Base Dérivation résultat
verbalisant Nom verbe
nominalisant Verbe nom
dérivation verbale Verbe verbe

Rappelons que le wolof est une langue où les bases lexicales sont en grande partie verbo-nominales, la catégorie grammaticale ne pouvant alors être définie que par le contexte. Cette caractéristique, assez répandue dans les langues du monde, rend difficile l'application du schéma présenté dans le tableau 17. Dans le groupe de la dérivation verbale, le problème soulevé par les bases verbo-nominales est neutralisé. En effet, même si la base verbale montre une contrepartie nominale identique, la base sur laquelle le suffixe de dérivation verbale est ajouté est comparée à la base verbale non dérivée correspondante. Ainsi, avec les bases verbo-nominales, le problème d'identification de la base ne se pose pas. En revanche, nous n'incluons pas dans l'étude des voix, les verbes dérivés par des formes similaires aux suffixes de voix si aucune base verbale non dérivée n'est présente dans la langue. Ce cas de figure est assez courant et pose des problèmes d'identification de la dérivation. Lorsque nous avons abordé les catégories grammaticales du wolof, nous avons exposé rapidement et de façon simplifiée que les bases strictement nominales peuvent être verbalisées par dérivation. Or, ces morphèmes verbalisants sont décrits comme peu productifs et en assez petit nombre (Fal, 1990). De plus, ils présentent des formes identiques à certains suffixes de voix avec des sémantismes pour le verbe créé, parfois très proches du sémantisme du suffixe de voix. Cette similarité est développée dans le chapitre 4 (A – 4.2.1.) pour le suffixe –al, mais elle est également valable dans quelques cas au moins pour les suffixe –e et –u. La différence que l'on peut relever entre les suffixes verbalisants et les marqueurs de voix tient tout d'abord au fait que les suffixes de voix ne modifient pas la catégorie grammaticale du radical.
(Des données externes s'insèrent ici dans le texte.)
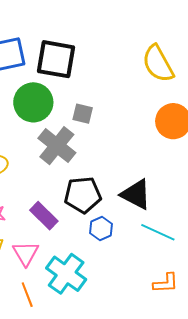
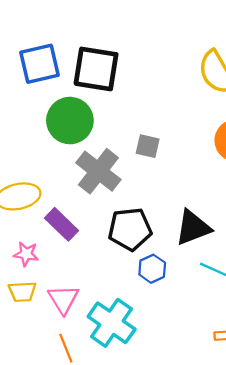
gray square: (83, 114) -> (148, 146), moved
black triangle: (136, 194) -> (193, 228), turned -48
purple rectangle: (44, 216) -> (61, 224), moved

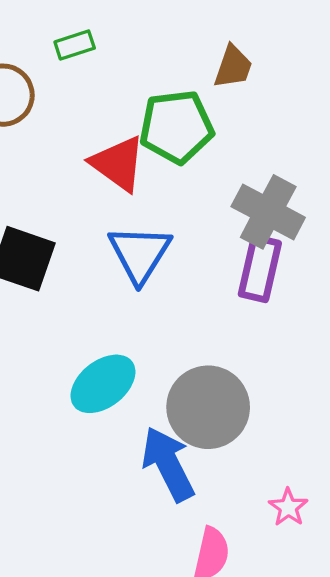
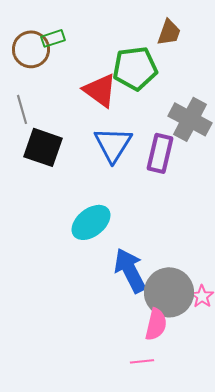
green rectangle: (75, 45) -> (53, 38), moved
purple rectangle: (260, 269) -> (160, 153), moved
gray circle: (208, 407) -> (169, 292), moved

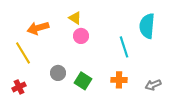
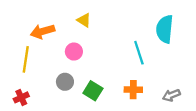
pink circle: (81, 36) -> (74, 52), moved
yellow line: (23, 53) -> (26, 59), turned 40

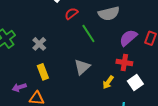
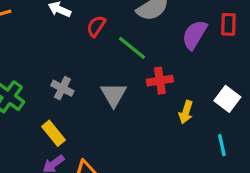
red cross: (124, 63) -> (160, 81), moved
gray triangle: (82, 67) -> (114, 95), moved
yellow rectangle: (43, 72) -> (53, 133), moved

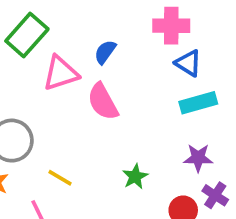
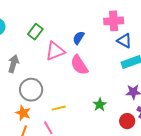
green rectangle: (27, 35) -> (35, 32), size x0.7
yellow line: (60, 178) -> (59, 108), turned -40

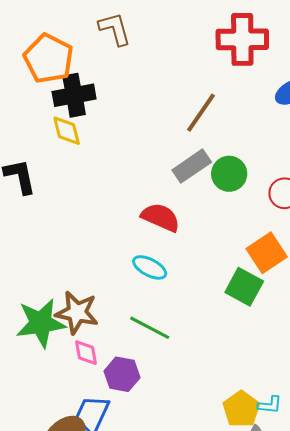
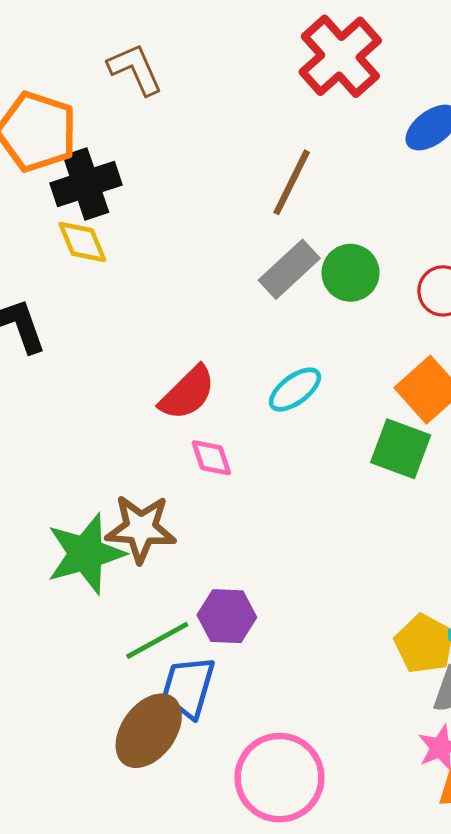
red cross: (242, 39) -> (340, 56), turned -33
red semicircle: (161, 217) -> (187, 393), moved, turned 120
cyan ellipse: (150, 267) -> (295, 390), moved, turned -56
green line: (150, 328) -> (157, 640), moved, turned -48
pink diamond: (86, 353) -> (211, 458), moved

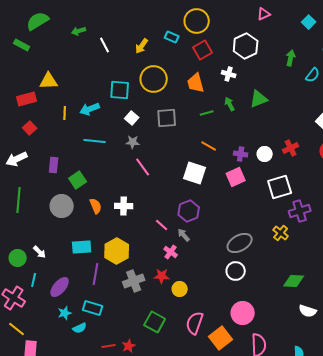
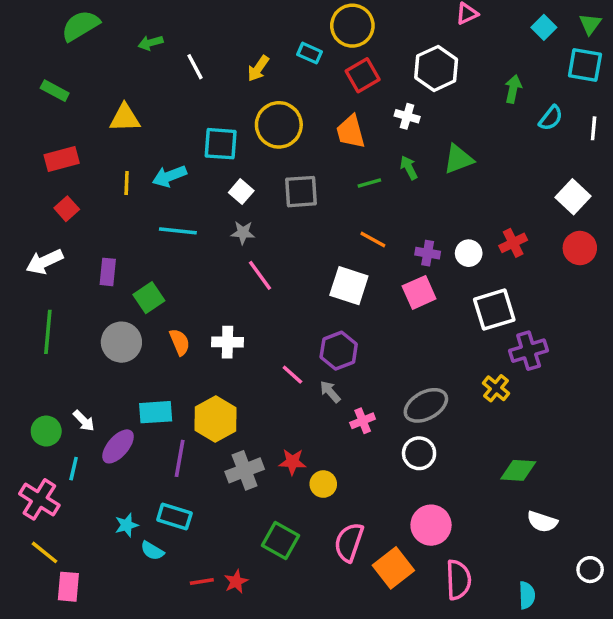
green rectangle: (22, 45) -> (55, 91), moved
yellow triangle: (49, 81) -> (125, 118), moved
pink cross: (171, 252) -> (363, 421), moved, turned 32
purple ellipse: (60, 287) -> (118, 446), moved
cyan semicircle: (80, 328) -> (152, 551), turned 56

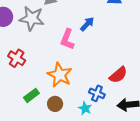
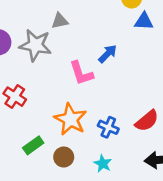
pink L-shape: (67, 39) -> (81, 73), turned -40
blue cross: (97, 93) -> (108, 127), moved

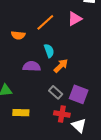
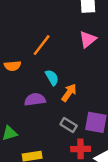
pink triangle: (75, 19) -> (88, 39), moved

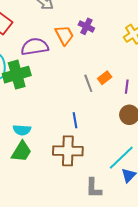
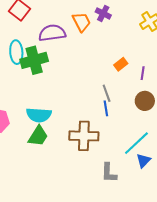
gray line: (88, 83) -> (107, 93), moved
blue line: (75, 120) -> (106, 108), moved
cyan semicircle: (22, 130) -> (39, 115), size x1.4

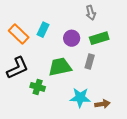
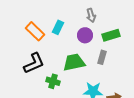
gray arrow: (91, 13) -> (91, 15), moved

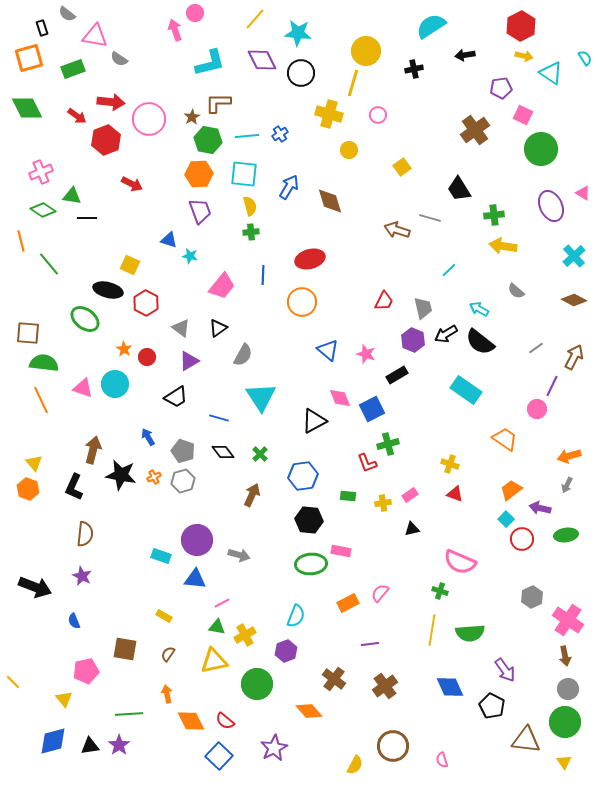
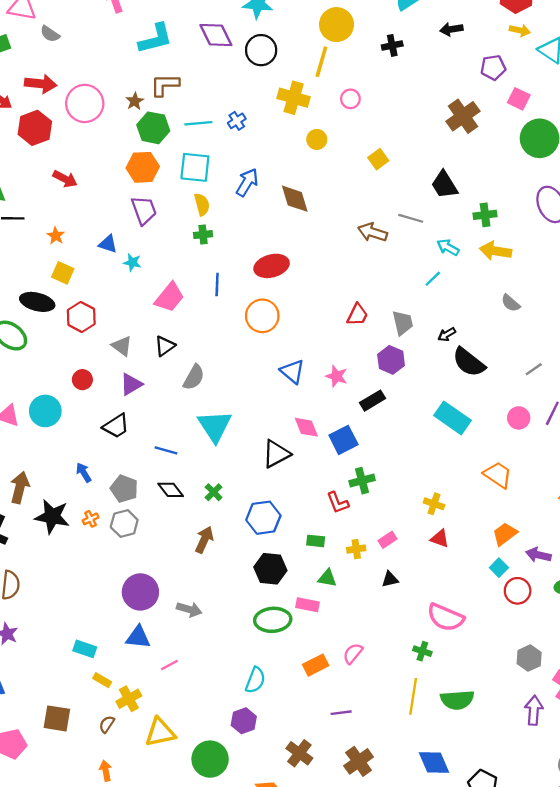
cyan arrow: (479, 309) -> (448, 247), moved
black arrow: (446, 334) -> (447, 334), moved, size x0.7
orange star: (124, 349) -> (56, 236), moved
pink circle: (537, 409) -> (519, 418), moved
cyan rectangle: (161, 556) -> (85, 649), moved
green triangle: (217, 627) -> (327, 578), moved
yellow cross: (245, 635) -> (129, 699), moved
purple arrow: (505, 670) -> (534, 710), moved, turned -140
Souvent, néanmoins, on trouve que chaque forme a un affixe différent, ou qu'il n'y a pas de différence de morphème segmentable (la différence étant montrée, par exemple, par l'alternance d'une voyelle) ; dans de tels cas il est souvent difficile de savoir si une forme est dérivée de l'autre, si une dérivation réciproque peut être établie, ou si peut-être les deux formes doivent être dérivées d'une troisième qui n'existe pas ou plus dans la langue (Comrie, 1985).

Nous donnons ci-dessous un exemple où l'on peut supposer une base strictement verbale pour laquelle la base nominale serait obtenue par un des mécanismes de nominalisation (l'alternance de la consonne initiale /j/ /nj/) et où les prédicats de cette base supposée montrent tous une dérivation qui peut facilement se rattacher à un suffixe de voix.

*-jiit-
+ n– njiit m-, n. guide, chef, responsable, président. Matuloo njiit. Tu n'as pas les qualités d'un chef.
+ –al jiital, v. mettre à la tête, choisir comme dirigeant. Yow lanu jiital. C'est toi que nous avons choisi comme responsable.
+ –e jiite, v. diriger, être à la tête de. Góor gii moo jiite sunu mbootaay. C'est cet homme qui dirige notre association.
+ –u jiitu, v. se mettre devant, précéder, devancer, Maa ngi leen di jiitu ndax damay jàdd. Je vous devance parce que je dois faire un crochet.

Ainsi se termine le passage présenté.